COMMENTARY
How to keep kids playing? Offer something different by Beau Dure @duresport, Feb 13, 2019 We’re losing players!
It’s a common refrain, everywhere from the Aspen Institute’s Project Play to U.S. Soccer itself. Players disappear from organized soccer, and we should blame overbearing parents, insensitive coaches and excessive costs.
All valid concerns. But if you reel in the parents, reel in the costs, and get coaches to quit coaching Division 5 U-14 games as if it’s Barcelona-Real Madrid, you will still have players leaving organized soccer when they hit middle school.
One factor is something else we’re all preaching. We want kids to play multiple sports and avoid specializing too early. But by age 14, if not age 12, most kids who are serious about one sport will be playing that sport. As it stands now, we would record that as a “loss” even though the player and parents are doing what we suggest. If a player chooses soccer over baseball, it’s a “loss” for baseball. If she chooses lacrosse over soccer, it’s a “loss” for soccer. That’s zero-sum thinking.
We may not even be losing players to other sports but to other activities. Kids who were playing travel soccer and taking dance classes at age 11 may focus on the latter at age 13. In my home of Northern Virginia, joining a marching band is every bit as all-consuming as playing a varsity sport — intense camp through August, practices most days during the week, games on Fridays and then competitions on Saturdays. (We’re state champions, and don’t you forget it! Also, quit all your other activities, and you can’t be in any of our concert bands if you’re not also marching.)
We also have this time-consuming activity called “school.” Even if a kid isn’t taking four AP courses, the workload for a high school junior is exponentially bigger than that of a third-grader.
So it’s unrealistic to think we’re going to retain 100 percent or even 75 percent from age 12 to age 18 in organized soccer.
Where we can keep players interested is in disorganized soccer. Or lightly organized soccer.
A lot of “recreational” programs aren’t really recreational. They’re practicing twice a week. The parent coaches are every bit as intense as the “professional” 25-year-olds coaching the travel teams. They have small rosters because they don’t want players sitting on the bench, only to find that they’re scrounging for a full 11 on gameday because players have band. Dance. Cross-country meets. STEM workshops.
We’re “losing” players because they can’t commit to two practices and a game every week. And there’s absolutely nothing we can do to change that.

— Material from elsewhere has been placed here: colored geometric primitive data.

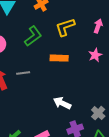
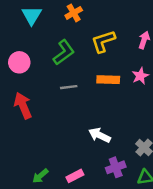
orange rectangle: (59, 58) -> (108, 80), moved
gray line: (23, 73) -> (69, 87), moved

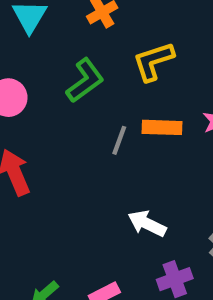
gray line: (69, 87) -> (119, 140), moved, turned -63

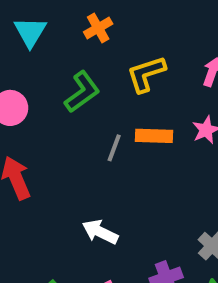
white arrow: (147, 224) -> (100, 232), moved

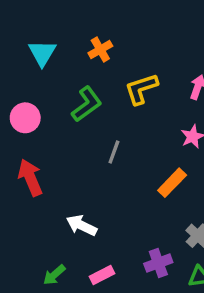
orange rectangle: (154, 136) -> (172, 183), moved, turned -48
white arrow: (100, 232) -> (82, 225), moved

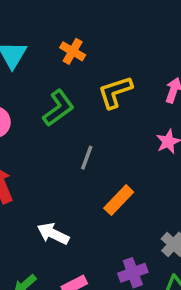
orange cross: (100, 50) -> (73, 51), turned -30
orange rectangle: (172, 183) -> (119, 200), moved

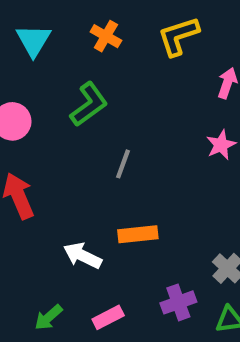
yellow L-shape: (115, 92) -> (178, 36), moved
orange rectangle: (119, 200) -> (138, 234), moved, turned 40

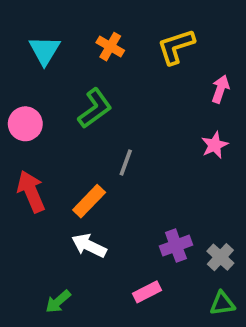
orange rectangle: (138, 234) -> (89, 201), moved, turned -40
purple cross: (178, 302) -> (176, 246), moved
pink rectangle: (108, 317) -> (147, 292), moved

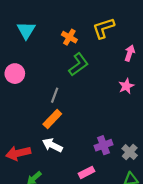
orange cross: (110, 47) -> (69, 37), moved
green L-shape: (95, 108) -> (78, 64), moved
gray line: (126, 162) -> (55, 95), moved
red arrow: (31, 191) -> (18, 153), moved, turned -80

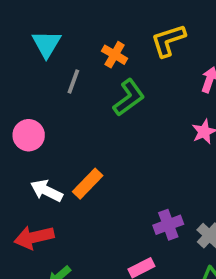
pink circle: (15, 74) -> (29, 135), moved
gray line: (55, 95) -> (73, 82), moved
white arrow: (52, 145) -> (47, 191), moved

So why not offer something different?
We can lament the fact that we don’t have a “pickup” soccer culture, at least not everywhere and certainly not one that compares with basketball. I didn’t play organized basketball after third grade, but I spent plenty of time getting shots swatted in my face by my friends (for some reason, they were all taller) in driveways and on courts at schools and in parks. That was enough for me to attempt intramural basketball and continue playing pickup in college. (My highlight was stealing the ball from a Duke football player and racing the other way for a layup.)
Ideally, with the help of the U.S. Soccer Foundation and other organizations, the soccer community will have enough fields and enough interest to have regular pickup games.
Until that happens, youth clubs need to make it happen.
Allow players to register as pickup players, paying a small fee to cover basic insurance and administrative costs. Open the doors for those players one night a week, maybe with a signup in advance so you know you won’t have 200 players or just two.
You could even allow players to sign up as “spares” — players who can fill in if a recreational team is short-handed one week. Our adult indoor soccer team couldn’t have functioned without a handful of alternates. Conflicts happen.
Less time commitment. Less stress for someone who’s already sweating the SAT and a part-time job. More fun.
Yes, fun.
A Washington Post piece on kids quitting sports put it best: “Our culture no longer supports older kids playing for the fun of it.”
We need to find a way to change that. By age 14, players usually know whether they have the aptitude or the interest to play for a high school team or beyond. The rest are playing for fun, and those experiences will instill a life-long love of the game.
Offering more recreational options won’t give us more elite players. But it won’t hurt. (If you’re concerned about field space, consider the prospect of having more players taking up space once a week for free play rather than three times a week for practice and games.) And offering good experiences in the game will keep people interested long enough to be the next generation of fans and parent coaches.
We may “lose” players to basketball and band. It’s going to happen. The question is whether we’re leaving the door open or slamming it behind them.